5 things to watch this weekend – 11 to 13 October

The Phantom Thread precursor you've never seen, or a journey to the dawn of time... take your pick.

11 October 2019

By Sam Wigley

Journey to the Beginning of Time (1955)

Where’s it on? Blu-ray

Journey to the Beginning of Time (1955)

Nothing rewires your understanding of the general flow of film history like one of the invaluable rediscoveries by Second Run DVD. For us poor fools who believed that it was Ray Harryhausen who really revolutionised the depiction of dinosaurs on screen in the late 50s and early 60s (building on the innovations of the 1933 King Kong), this Czech excursion into prehistory from 1955 knocks a whole new notch into the evolutionary timeline.

Where Hollywood would mine dinosaurs for terror, however, Karel Zeman’s film goes for a kind of didactic wonder, as four boys discover a cave where a river flows back to the dawn of time. As they row their way back through the epochs, going deeper and deeper into the past, their adventure becomes a stop-motion dino-spotting safari – albeit one that treats our reptile ancestors with much more respect and curiosity than your average monster movie can muster. It’s a magical conceit, and the film’s charms are now preserved in amber in Second Run’s spanking 4K restoration.

Journey to the Center of the Earth (1959)

Where’s it on? Film 4, Saturday, 12:35pm

Journey to the Center of the Earth (1959)

The boys’ spirit of adventure in Zeman’s film is inspired by reading Jules Verne’s Journey to the Centre of the Earth, and by happy chance Film4 are screening the definitive film adaptation of that book, and perhaps the most fun of all big-screen Verne outings, 20th Century Fox’s CinemaScope extravaganza from 1959. James Mason plays the Scottish geologist who travels to Iceland in order to descend into the Earth via an active volcano. With crooner Pat Boone and pet duck Gertrude among the unlikely travelling companions, the explorers come across giant mushrooms, dinosaurs, a subterranean ocean and even the lost city of Atlantis.

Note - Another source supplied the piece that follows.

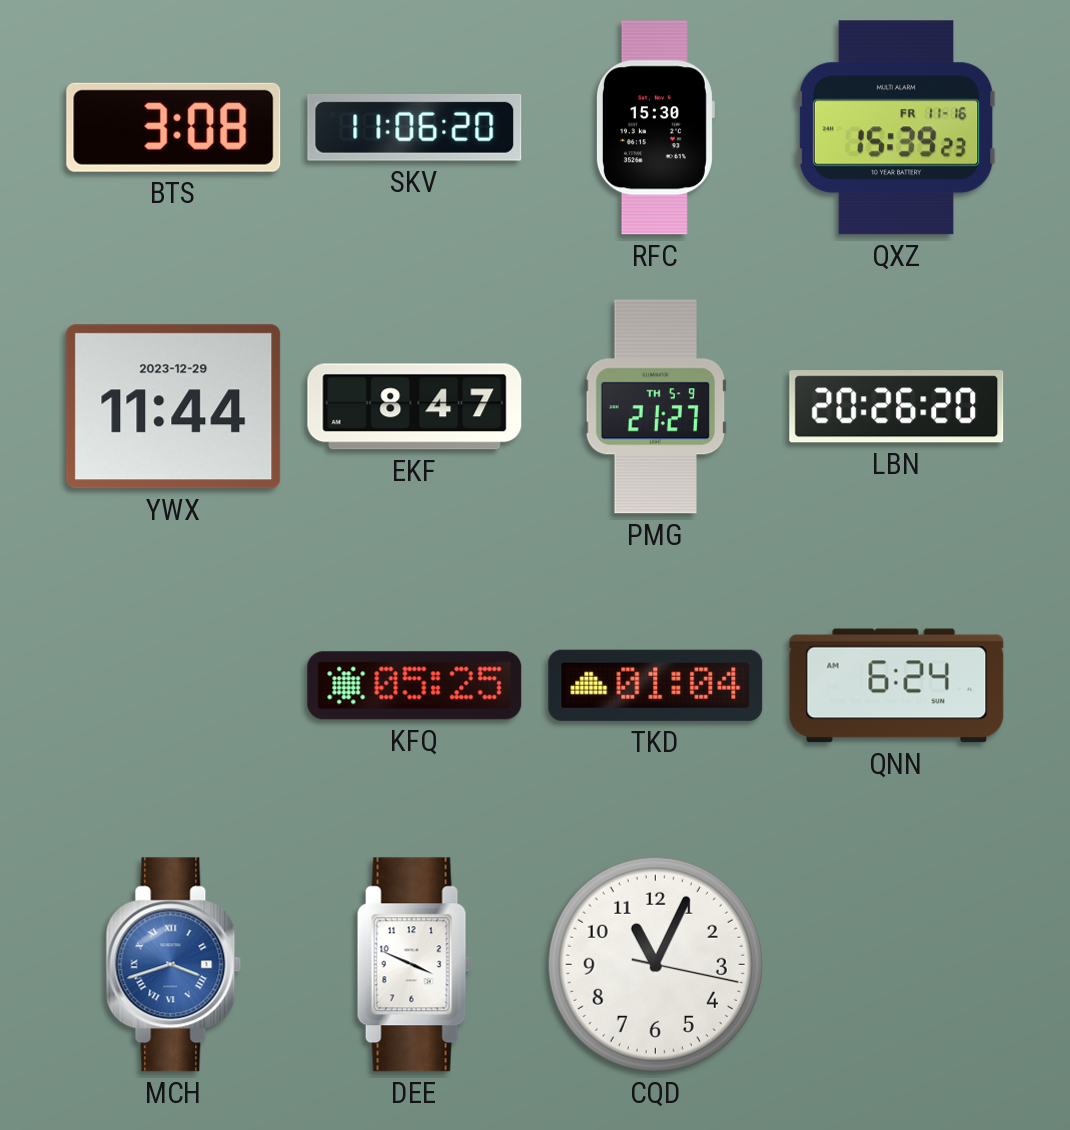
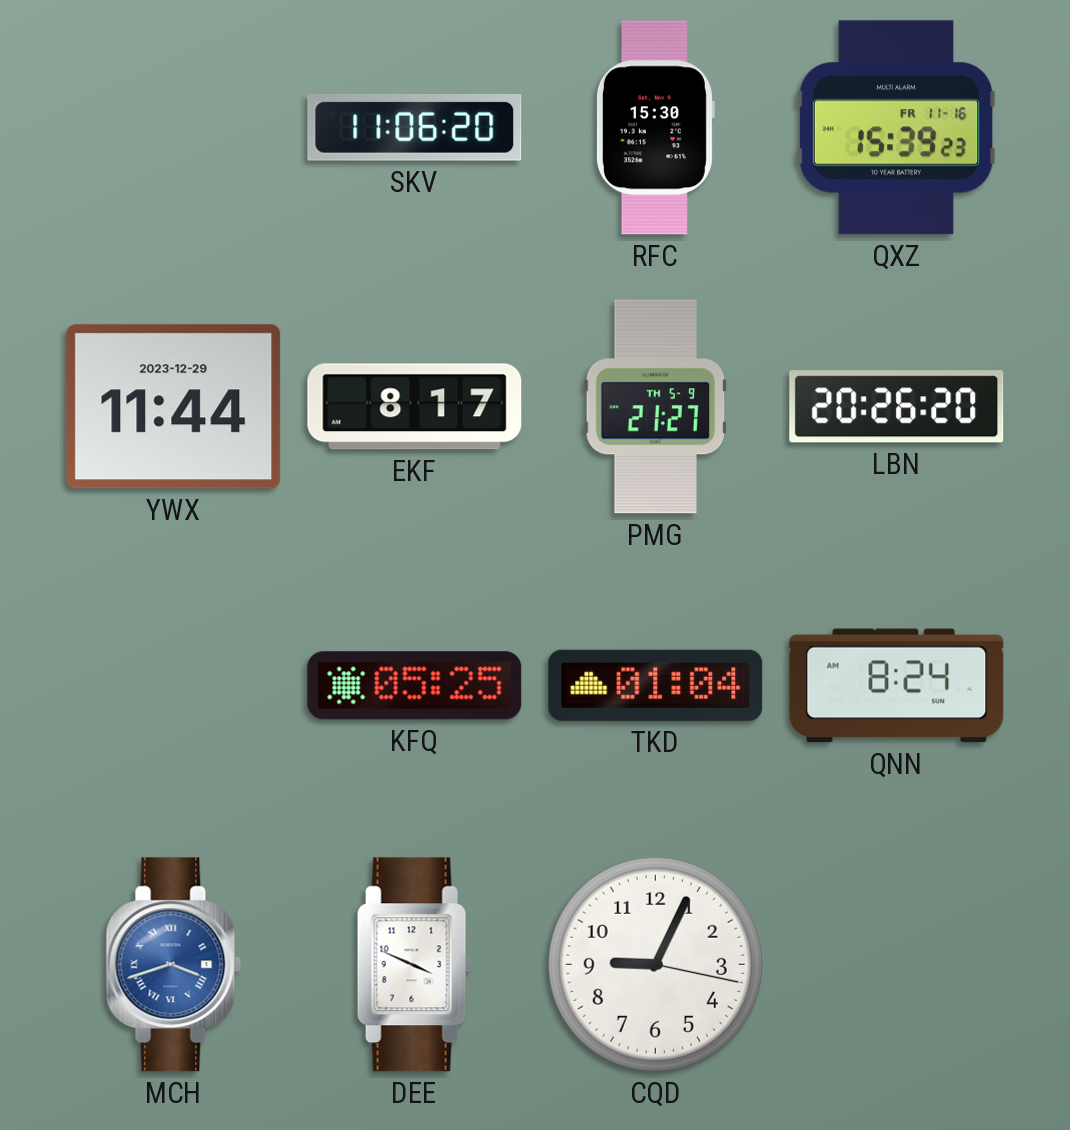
BTS: 3:08 -> none
EKF: 8:47 -> 8:17
QNN: 6:24 -> 8:24
CQD: 11:04 -> 9:04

It’s all tremendous fun, with the Carlsbad caves in New Mexico standing in for the Earth’s core and with a typically rousing score from Bernard Herrmann.

Beanpole (2019)

Where’s it on? Mubi

Fresh from its UK premiere at the London Film Festival (and, before that, Cannes), the second feature from rising Russian auteur Kantemir Balagov arrives for streaming on Mubi. ‘Beanpole’ is the nickname given to towering Iya (Viktoria Miroshnichenko), a nurse in Leningrad in 1945. When her PTSD-related fits bring about a tragic event, she must rebuild her relationship with friend Masha (Vasilisa Perelygina) amid the physical and psychological wreckage left by the war. Balagov’s film is undeniably bleak and challenging viewing, but rewards with surprising narrative turns and vividly inhabited performances. Moreover, the visual textures he creates with his 25-year-old cinematographer Kseniya Sereda (Balagov himself being only 28) are nothing short of extraordinary, with the pervasive chilliness of tone offset with a velvet palette of warm greens and reds.

And Soon the Darkness (1970)

Where’s it on? Talking Pictures TV, Saturday, 2:30am

And Soon the Darkness (1970)

Anything from the screenwriting pen of Brian Clemens is generally worth a watch (though Highlander II: The Quickening maybe less so), and having spent the 60s being the guiding dark wit on TV’s The Avengers he turned in this disturbing thriller about two teenage girls in peril during a cycling holiday in the French countryside. Pamela Franklin and Michele Dotrice are the two Nottingham nurses whose blissful rural getaway turns into a nightmare when they become prey for a local sex maniac. Remade in 2010, the far superior original is directed by Robert Fuest (The Abominable Dr. Phibes), who gets surprising mileage out of one lonely stretch of road, mining each layby and roadside café for paranoid terror. Set the recorder for a dead-of-night broadcast on Talking Pictures TV, or wait for a new restoration on Blu-ray from StudioCanal from 14 October.

Girl with Green Eyes (1964)

Where’s it on? Talking Pictures TV, Sunday, 10pm

Girl with Green Eyes (1964)

Can Paul Thomas Anderson have seen Girl with Green Eyes when he was making Phantom Thread? Like PTA’s sublime fashion-world romance, this 1964 drama focuses on the relationship between a worldly sophisticate and a young, working-class woman who is drawn into his gilded life. Yet until its reissue as part of our celebrations of Woodfall Films last year, Desmond Davies’ film was a relatively forgotten about title – certainly in comparison to Woodfall’s Saturday Night and Sunday Morning or The Loneliness of the Long Distance Runner. If PTA saw it, he was one of the few. Regardless, it’s a film that’s stood up remarkably well. We may not see the eponymous green eyes in black and white, but rarely have the quivering gambles of first love been portrayed as affectingly as in Rita Tushingham’s expressive performance.